(Collection entries)
──────────────────────────────

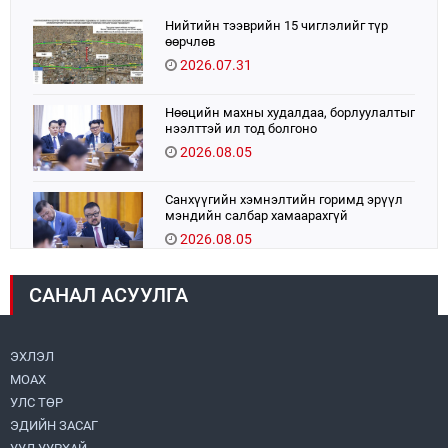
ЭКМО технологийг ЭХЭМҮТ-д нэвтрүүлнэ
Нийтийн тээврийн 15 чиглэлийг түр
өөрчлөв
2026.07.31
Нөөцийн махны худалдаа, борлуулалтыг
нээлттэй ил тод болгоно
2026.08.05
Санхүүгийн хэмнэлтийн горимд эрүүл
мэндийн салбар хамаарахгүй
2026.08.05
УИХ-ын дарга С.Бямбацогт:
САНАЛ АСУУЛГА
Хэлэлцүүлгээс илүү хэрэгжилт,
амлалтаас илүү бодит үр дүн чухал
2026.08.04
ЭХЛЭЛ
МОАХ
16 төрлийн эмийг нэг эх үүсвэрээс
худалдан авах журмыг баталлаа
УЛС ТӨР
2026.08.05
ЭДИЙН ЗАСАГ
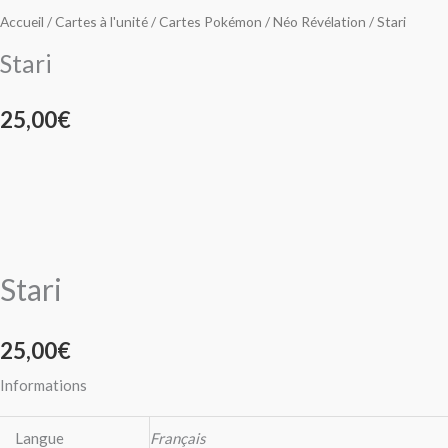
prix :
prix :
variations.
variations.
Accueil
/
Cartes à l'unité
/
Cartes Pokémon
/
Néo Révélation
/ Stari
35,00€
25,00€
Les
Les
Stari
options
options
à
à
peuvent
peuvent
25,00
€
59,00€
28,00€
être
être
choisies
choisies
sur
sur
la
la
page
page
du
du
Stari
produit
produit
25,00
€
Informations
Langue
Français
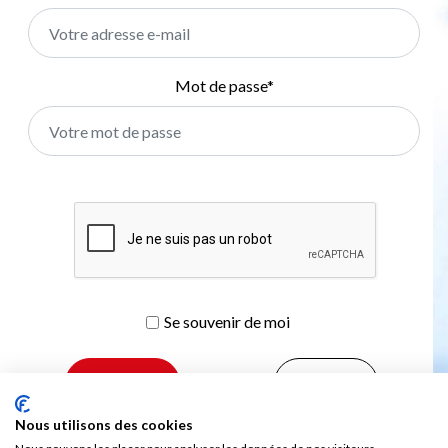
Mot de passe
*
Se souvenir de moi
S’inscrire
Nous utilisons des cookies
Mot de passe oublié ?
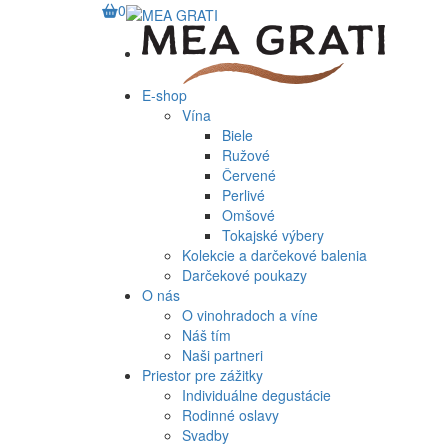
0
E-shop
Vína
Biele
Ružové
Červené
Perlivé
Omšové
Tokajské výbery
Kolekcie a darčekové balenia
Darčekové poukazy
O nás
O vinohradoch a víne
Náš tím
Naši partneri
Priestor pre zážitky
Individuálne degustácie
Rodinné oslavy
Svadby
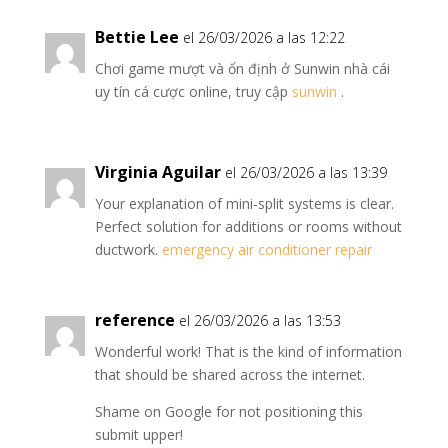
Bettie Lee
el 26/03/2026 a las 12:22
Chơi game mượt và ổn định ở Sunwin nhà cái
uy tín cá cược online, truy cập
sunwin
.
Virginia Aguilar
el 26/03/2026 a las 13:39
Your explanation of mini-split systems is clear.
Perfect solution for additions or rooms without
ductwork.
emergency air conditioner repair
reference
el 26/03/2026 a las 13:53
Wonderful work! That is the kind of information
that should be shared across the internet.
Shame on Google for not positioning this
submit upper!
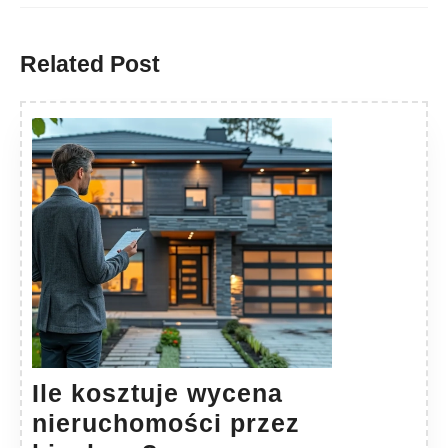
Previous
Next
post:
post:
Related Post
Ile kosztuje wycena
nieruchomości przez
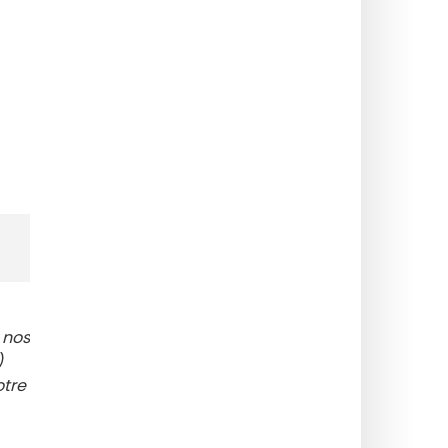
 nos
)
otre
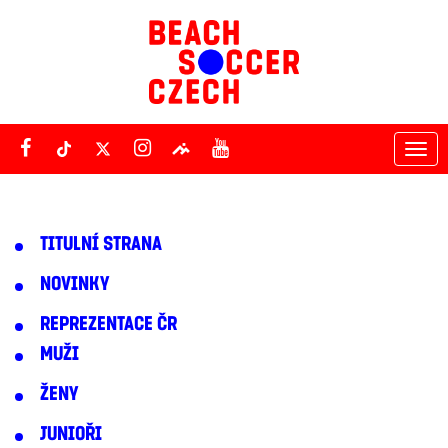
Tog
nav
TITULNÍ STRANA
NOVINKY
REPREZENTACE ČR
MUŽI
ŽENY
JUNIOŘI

──────────────────────────────

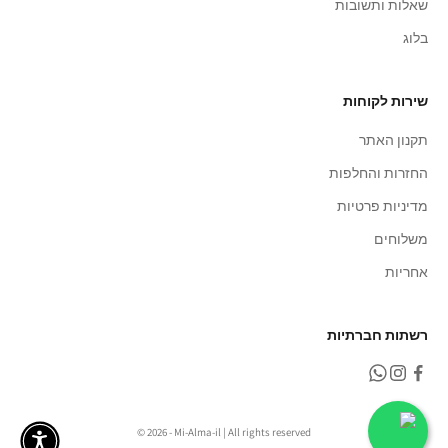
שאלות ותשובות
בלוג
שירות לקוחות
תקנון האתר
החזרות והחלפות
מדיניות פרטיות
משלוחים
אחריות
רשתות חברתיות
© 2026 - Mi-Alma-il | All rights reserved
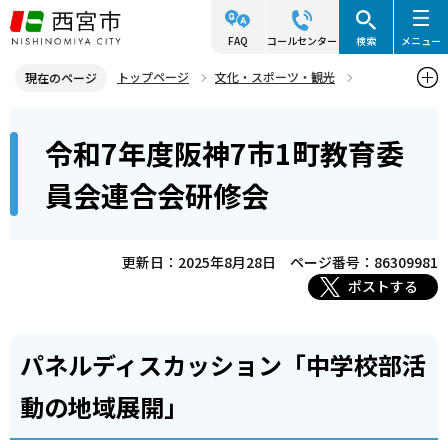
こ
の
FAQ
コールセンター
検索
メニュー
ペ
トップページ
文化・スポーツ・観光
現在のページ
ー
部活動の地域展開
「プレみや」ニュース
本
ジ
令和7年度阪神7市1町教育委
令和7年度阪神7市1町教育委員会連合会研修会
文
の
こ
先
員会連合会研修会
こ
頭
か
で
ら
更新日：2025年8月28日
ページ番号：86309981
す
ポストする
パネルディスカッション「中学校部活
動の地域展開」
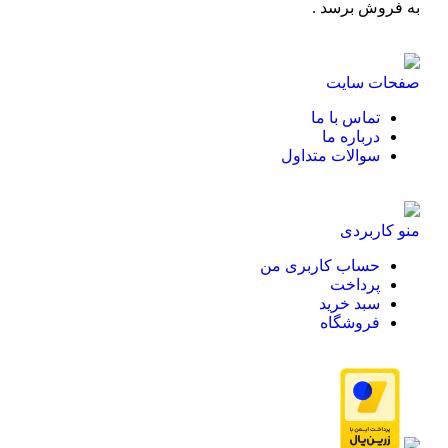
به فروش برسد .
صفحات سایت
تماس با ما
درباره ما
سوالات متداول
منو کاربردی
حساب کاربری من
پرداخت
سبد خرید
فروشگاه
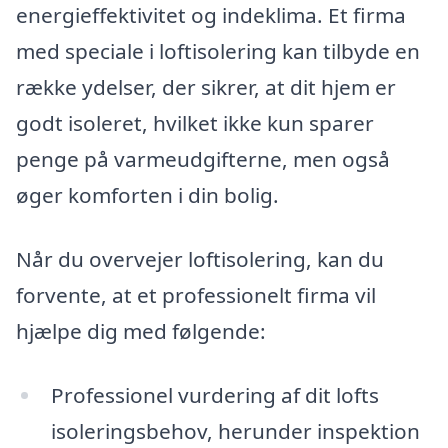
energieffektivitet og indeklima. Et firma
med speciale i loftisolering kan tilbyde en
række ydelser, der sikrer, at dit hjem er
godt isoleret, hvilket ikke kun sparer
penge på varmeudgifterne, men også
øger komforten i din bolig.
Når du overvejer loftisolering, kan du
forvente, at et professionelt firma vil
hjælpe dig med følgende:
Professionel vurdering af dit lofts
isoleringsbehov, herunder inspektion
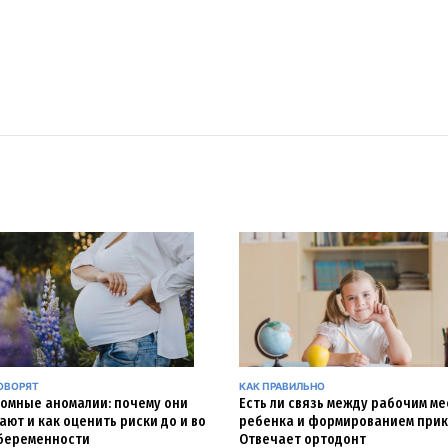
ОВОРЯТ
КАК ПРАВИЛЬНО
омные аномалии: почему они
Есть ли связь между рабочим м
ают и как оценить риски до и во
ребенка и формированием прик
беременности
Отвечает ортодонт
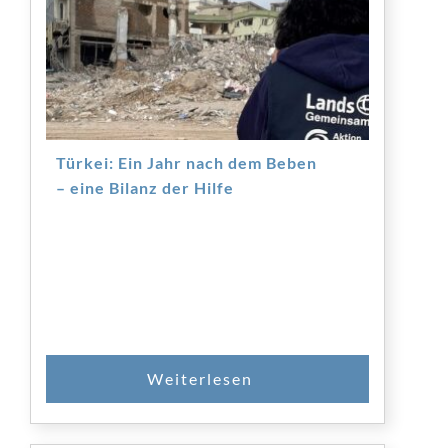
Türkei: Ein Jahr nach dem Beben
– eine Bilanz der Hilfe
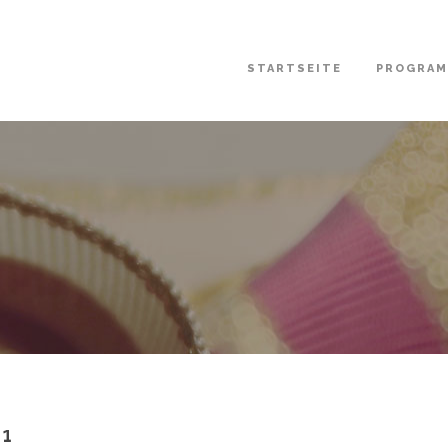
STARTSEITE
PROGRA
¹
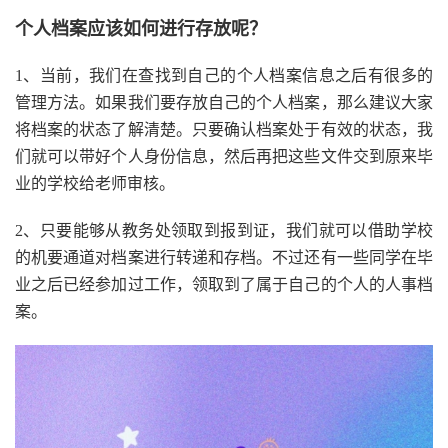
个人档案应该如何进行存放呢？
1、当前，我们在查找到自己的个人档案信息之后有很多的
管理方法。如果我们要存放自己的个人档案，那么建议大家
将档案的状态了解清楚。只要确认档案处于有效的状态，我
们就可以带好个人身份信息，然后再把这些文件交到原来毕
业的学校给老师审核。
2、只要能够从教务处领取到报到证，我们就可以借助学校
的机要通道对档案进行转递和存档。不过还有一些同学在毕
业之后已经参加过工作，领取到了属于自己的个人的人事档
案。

──────────────────────────────

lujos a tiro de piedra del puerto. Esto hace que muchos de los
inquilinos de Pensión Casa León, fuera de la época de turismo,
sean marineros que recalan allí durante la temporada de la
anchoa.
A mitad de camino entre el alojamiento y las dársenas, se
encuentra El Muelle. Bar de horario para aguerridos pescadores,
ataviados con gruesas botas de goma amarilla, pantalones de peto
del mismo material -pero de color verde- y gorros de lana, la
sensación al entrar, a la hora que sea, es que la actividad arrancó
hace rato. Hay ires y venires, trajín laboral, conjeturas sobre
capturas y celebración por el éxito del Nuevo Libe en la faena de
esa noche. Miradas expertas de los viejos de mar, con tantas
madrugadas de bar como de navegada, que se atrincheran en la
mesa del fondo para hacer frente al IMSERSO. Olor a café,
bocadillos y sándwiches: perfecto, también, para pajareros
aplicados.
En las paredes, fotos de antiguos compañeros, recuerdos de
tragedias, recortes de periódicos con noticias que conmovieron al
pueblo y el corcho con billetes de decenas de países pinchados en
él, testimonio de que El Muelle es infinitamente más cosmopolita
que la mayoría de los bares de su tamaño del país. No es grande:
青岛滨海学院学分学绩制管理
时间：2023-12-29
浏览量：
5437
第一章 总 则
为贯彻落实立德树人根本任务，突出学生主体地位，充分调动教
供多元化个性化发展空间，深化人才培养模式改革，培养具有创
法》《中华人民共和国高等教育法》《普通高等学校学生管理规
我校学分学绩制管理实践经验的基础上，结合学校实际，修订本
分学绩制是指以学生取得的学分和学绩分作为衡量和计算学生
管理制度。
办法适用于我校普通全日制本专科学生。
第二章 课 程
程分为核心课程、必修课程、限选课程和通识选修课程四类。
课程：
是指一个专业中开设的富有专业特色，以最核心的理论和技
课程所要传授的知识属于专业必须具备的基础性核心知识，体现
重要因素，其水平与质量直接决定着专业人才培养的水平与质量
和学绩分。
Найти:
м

──────────────────────────────

- REQUIRED WORK -
Please return a copy of each line in the entries that has the string "para".

- COMPLETED EXERCISE -
encuentra El Muelle. Bar de horario para aguerridos pescadores,
mesa del fondo para hacer frente al IMSERSO. Olor a café,
bocadillos y sándwiches: perfecto, también, para pajareros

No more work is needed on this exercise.